To repeat myself: One morning in my first computer programmer job (1973), I came into work early as usual and found a coworker already at his desk, drinking CocaCola and popping M&Ms. I pointedly said to him: "Manley! You're going to rot your brain." He had probably never in his life been to a dentist. He smiled through his rotting teeth and cheerfully replied: "Nope! Never had none." In 7th grade we had a latin textbook that was trying in its way to be woke. It included an anachronistic neologism which I guess the dudes who cooked up the book thought would appeal to 8th graders: "CocaColam" (first declension feminine noun, accusative case).
Yes, again, I ate this stuff, too. First it started building stong bodies 6 ways, then 12; I don't remember an intermediate 8.And with the crust cut off, of course, too. I never ate a salad until after college, and then I started on iceberg lettuce drowned under roquefort dressing. Maybe my childhood diet has something to do with my always having colon polyps the gastroenterologist cuts out on each successive colonoscopy, starting back from around age 50 years? My "diet" (not in a lose-weight sense) was a disaster. Canned peas and canned corn. I did always like liver, and prune juice (not whole prunes!!!), and beets (but they were canned, too). Sealtest ice cream. Frosted Flakes (Tony the Tiger says: "They'r Grrrrreat!"). Donuts! Potato chips! Candy, like: Tootsie Rolls, for God's sake! No whole grain anything, except probably occasional rye bread with seeds when we would visit my Polish peasant grandmother from "the old country" (she actually could read and write).

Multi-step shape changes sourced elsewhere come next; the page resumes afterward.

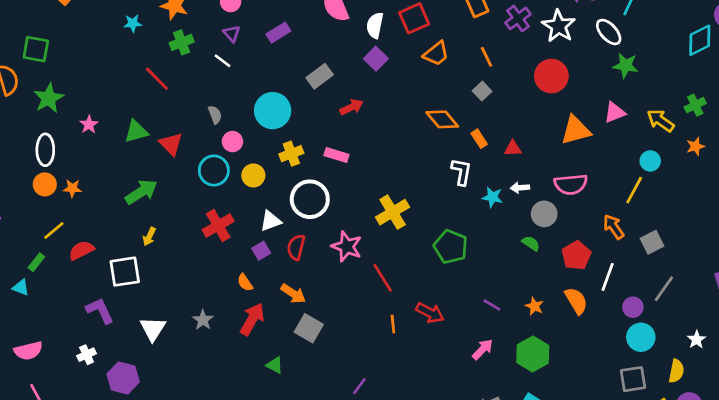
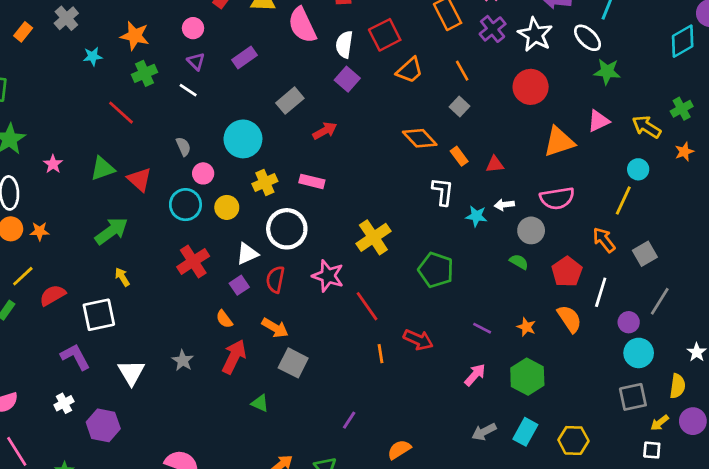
yellow arrow: (149, 237) -> (122, 277), turned 126

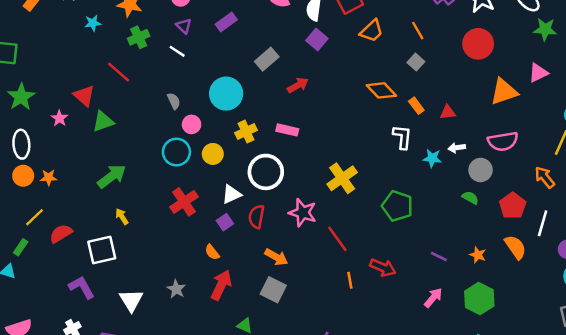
red triangle: (139, 180) -> (84, 96), moved
orange arrow: (275, 328) -> (276, 257), moved

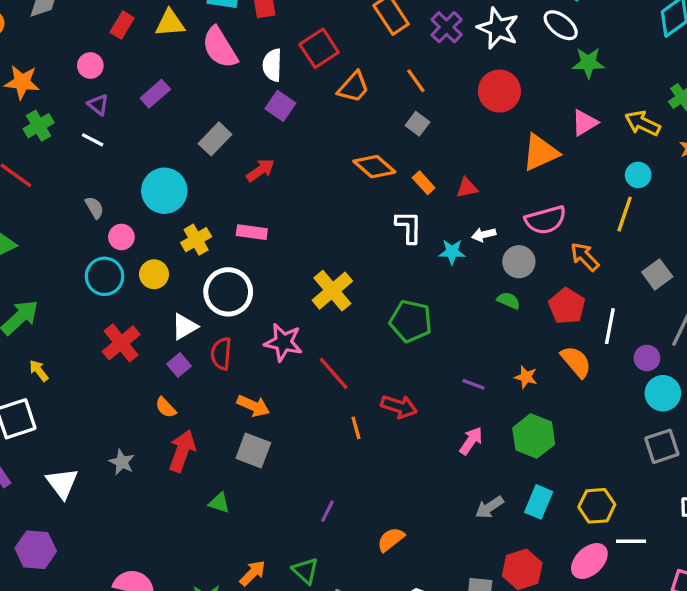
orange arrow: (545, 177) -> (585, 257), moved

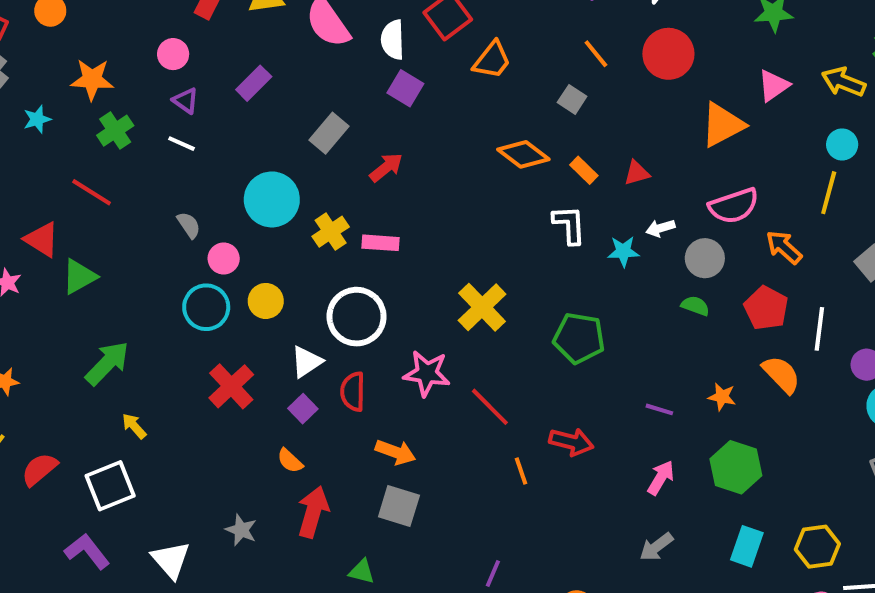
orange line: (416, 81) -> (596, 54), moved
yellow cross: (196, 240) -> (331, 232), moved
gray arrow: (489, 507) -> (656, 547), moved

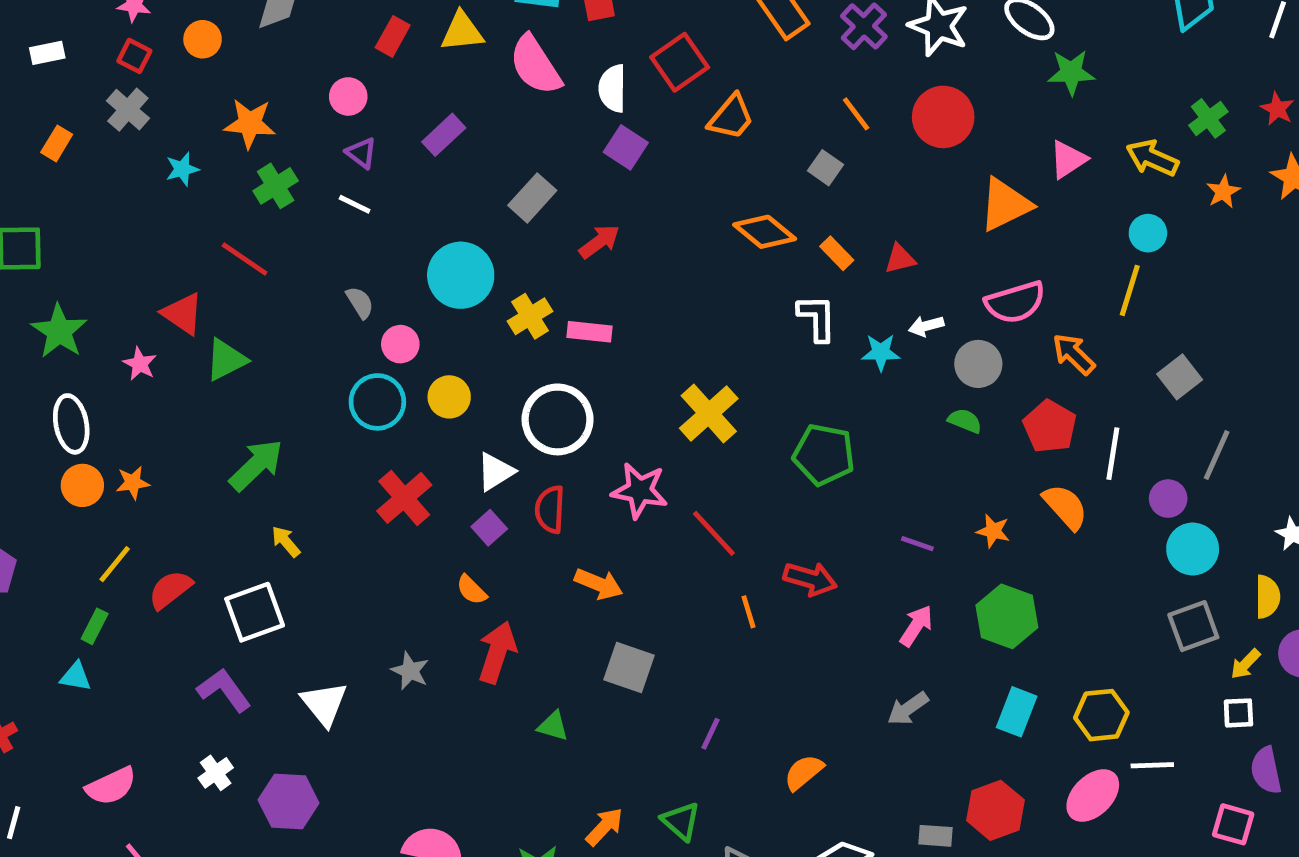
gray square: (399, 506) -> (629, 668), moved

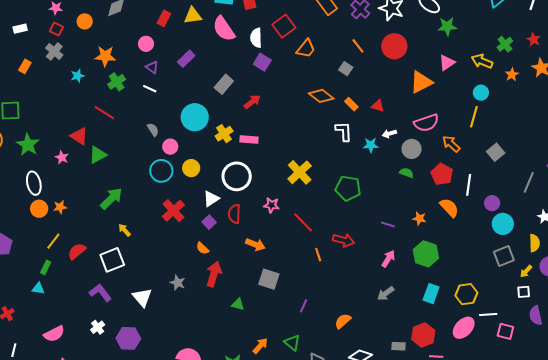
red triangle: (900, 259) -> (378, 106), turned 32
gray line: (1217, 455) -> (529, 182), moved
pink star: (640, 490) -> (272, 205), size x0.7
pink square: (1233, 824) -> (505, 331), moved

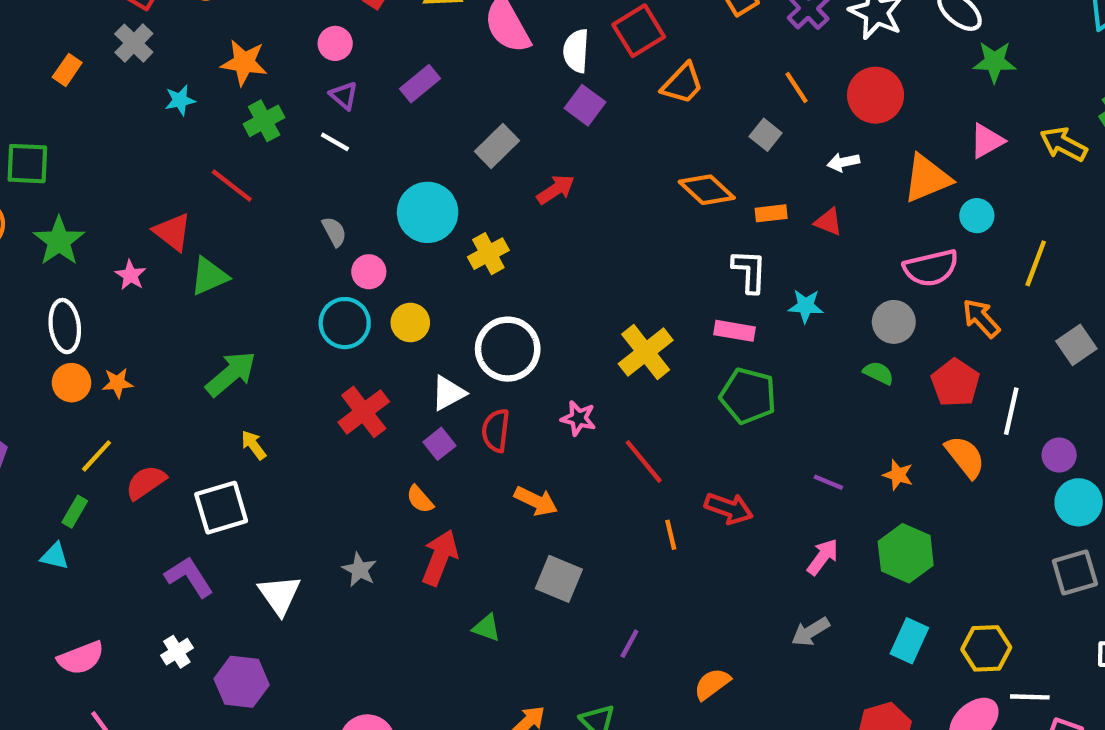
cyan circle: (481, 93) -> (977, 216), moved
orange rectangle: (351, 104) -> (771, 213), turned -56
white arrow: (389, 134) -> (843, 162), moved
pink rectangle: (249, 139) -> (734, 331), moved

To end on a somewhat positive note. My maternal grandparents who probably did not have a high school education subscribed to The Reader's Digest. Once I actually looked inside an issue. There was an article condensed form The Atlantic. The magazine was not really all bad; maybe better than some (many?) of my prep school books? What the Dickens? Maybe it's like Margaret Keane's "big eyes" paintings. I used to think they were just the kind of hack crap "real oil paintings" by low wage seascape scene painters you can buy for $25 and that populate the hall walls of 2nd rate office buildings or decorate the living room wall over the fireplace in Levittowners' tract houses.... But Ms. Keane turns out to have had severe eye trouble as a child and that's were the big eyes come from. Some of her stuff is not all that bad (see right) -- certainly better than Jean Francois Millet "The Angelus" and "The Gleaners" which, for some reason or lack of same which I forget, was "art" we got in elementary school. But, who knows, maybe Millet was trying to say something more than that it's [sentimentally] good to be pious, too? "The earth has become small, and on it hops the Last Man, who makes everything small." (Friedrich Nietzsche)
It may or may not come as a surprise that right across the street from the Reader's Digest headquarters building (which, of course is not located in the town of Pleasantville), is a house with a clear view of the Headquarters building, which the owners of the agazine build for one of their relatives. It is a small, but authentitic Palladian house, not just a schlock American MacHouse with a Palladian window. Sometimes the people who produce consumer goods for the masses to consume do have better taste which they do not advertise. I spotted this house immediately, but then I had decades of elitist humanistic education / cultural self-formation, unlike most of the upscale Westchester people who drive by it who probably just think the house is too close to the road (which it is, these days) if they notice it at all or whatever.